でも、なぜ空調業者がネットワークへのログイン情報を持っていたんでしょうか? そして、なぜ空調業者のログイン情報を入手しただけで、センシティブな顧客情報にアクセスできてしまったんでしょうか? 

ひとつめの疑問に関しては、コスト削減のためだったと考えられます。匿名のサイバーセキュリティの専門家はクレブスさんに対し、大規模小売店はエネルギー消費量を監視してコスト削減する目的で業者を使うことがあると言っています。いわく、

このエネルギー消費量監視をするには、業者はメンテナンス(アップデート、パッチ、など)やトラブルシューティングの際、システムにリモートからログインする必要があります。[…]一企業だけで同じことをするとなると、コストが課題になります。人件費を減らすという意味では、新たに人を雇ったり教育したりするより、業者を頼む方が良い場合もあるんです。

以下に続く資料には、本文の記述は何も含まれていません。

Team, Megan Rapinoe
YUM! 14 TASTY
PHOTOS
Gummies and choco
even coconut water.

業者のログイン情報を入手したハッカーは、まずターゲットのレジの一部でマルウェアをテストしました。去年の11月15日から28日の間のことでしたが、誰にも全く気づかれませんでした。クレブスさんが捜査関係者から聞いたところでは、その2日後にターゲットの「大多数」の店舗にマルウェアが拡散され、11月27日から12月15日の間に買い物をしたお客さんの情報を収集していきました。

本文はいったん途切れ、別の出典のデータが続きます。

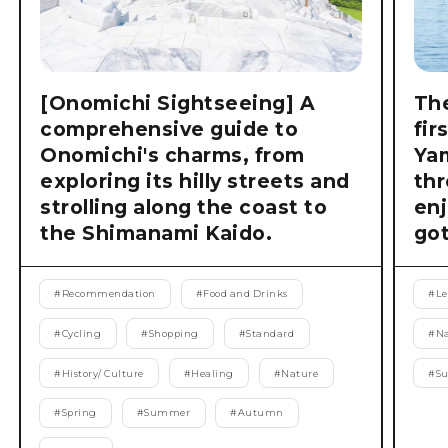
[Onomichi Sightseeing] A
The
comprehensive guide to
fir
Onomichi's charms, from
Ya
exploring its hilly streets and
thr
strolling along the coast to
enj
the Shimanami Kaido.
got
#
Recommendation
#
Food and Drinks
#
Le
#
Cycling
#
Shopping
#
Standard
#
Na
#
History/ Culture
#
Healing
#
Nature
#
S
#
Spring
#
Summer
#
Autumn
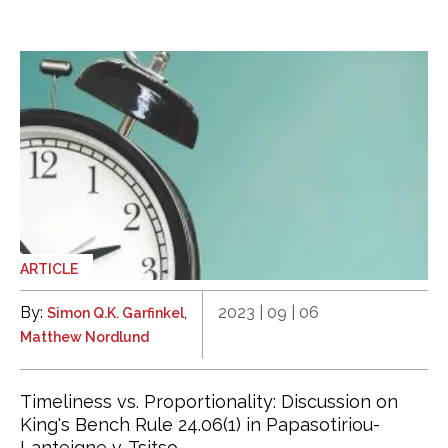
ARTICLE
By:
,
2023 | 09 | 06
Simon Q.K. Garfinkel
Matthew Nordlund
Timeliness vs. Proportionality: Discussion on
King's Bench Rule 24.06(1) in Papasotiriou-
Lanteigne v. Tsitso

そしてふたつめの疑問に関しては、まず顧客情報を管理するネットワークが他のネットワークと分かれていなかったこと、そして2段階認証を使っていなかったことが理由として挙げられます。前者に関しては義務化されてはいませんが、後者に関しては、小売業のセキュリティ標準の中でリモートアクセス時には必要とされています。ターゲットはそれを満たしていなかったんですが、これで法的にどんな責任が発生するかはまだわかりません。もし刑事責任を問われずに済んだとしても、銀行への払い戻しや罰金、カスタマーサービス費用など、多くの費用負担が必要になりそうです。

ターゲットから盗まれたデータはブラジルのサーバにあると考えられていて、米国政府がブラジル当局と交渉中です。

というわけで、情報流出の経緯は大体わかってきました。他の小売業者では同じ轍を踏まないように、対策してくれるといいですね…。